Stored data entries:
╔══

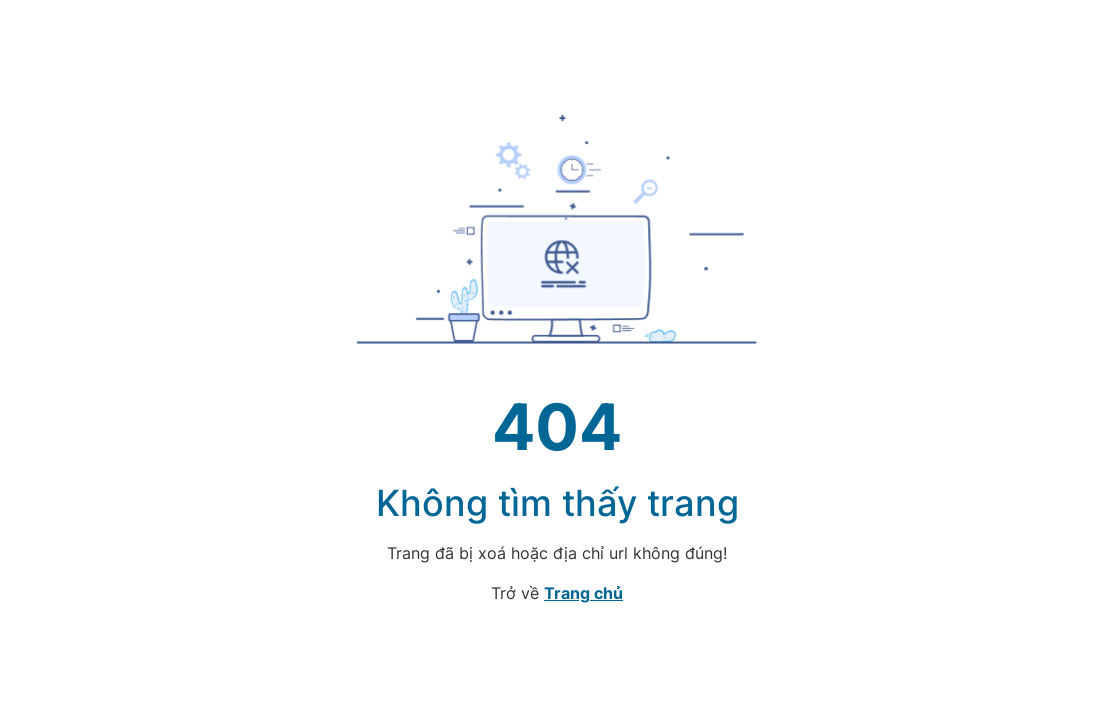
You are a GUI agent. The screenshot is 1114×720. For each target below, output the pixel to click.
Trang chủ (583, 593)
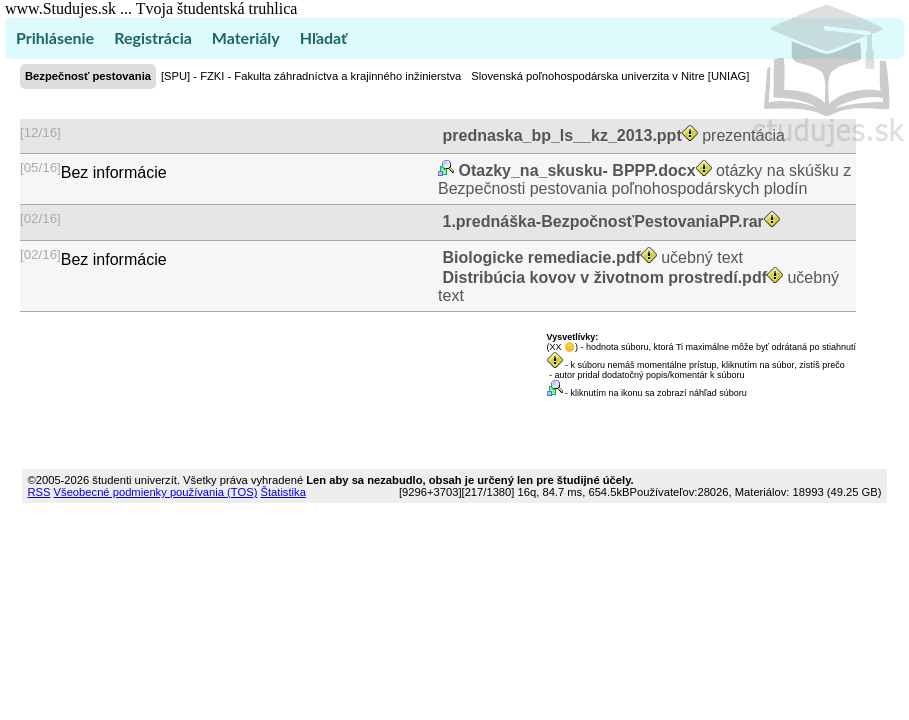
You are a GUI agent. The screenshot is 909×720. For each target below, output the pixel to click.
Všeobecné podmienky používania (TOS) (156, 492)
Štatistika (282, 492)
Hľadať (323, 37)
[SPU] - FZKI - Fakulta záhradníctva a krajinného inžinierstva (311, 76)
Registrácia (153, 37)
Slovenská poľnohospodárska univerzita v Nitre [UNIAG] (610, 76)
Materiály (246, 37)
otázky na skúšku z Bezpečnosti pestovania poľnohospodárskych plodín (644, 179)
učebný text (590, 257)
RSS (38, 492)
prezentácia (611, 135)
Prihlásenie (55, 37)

╚══

## Instructions for the task
Could the lines above be copied out exactly, with no image carried over?

## Problem solution
You are a GUI agent. The screenshot is 1114×720. For each target below, output the pixel to click.
Trang chủ (583, 593)
You are a GUI agent. The screenshot is 909×720. For each target below, output the pixel to click.
Všeobecné podmienky používania (TOS) (156, 492)
Štatistika (282, 492)
Hľadať (323, 37)
[SPU] - FZKI - Fakulta záhradníctva a krajinného inžinierstva (311, 76)
Registrácia (153, 37)
Slovenská poľnohospodárska univerzita v Nitre [UNIAG] (610, 76)
Materiály (246, 37)
otázky na skúšku z Bezpečnosti pestovania poľnohospodárskych plodín (644, 179)
učebný text (590, 257)
RSS (38, 492)
prezentácia (611, 135)
Prihlásenie (55, 37)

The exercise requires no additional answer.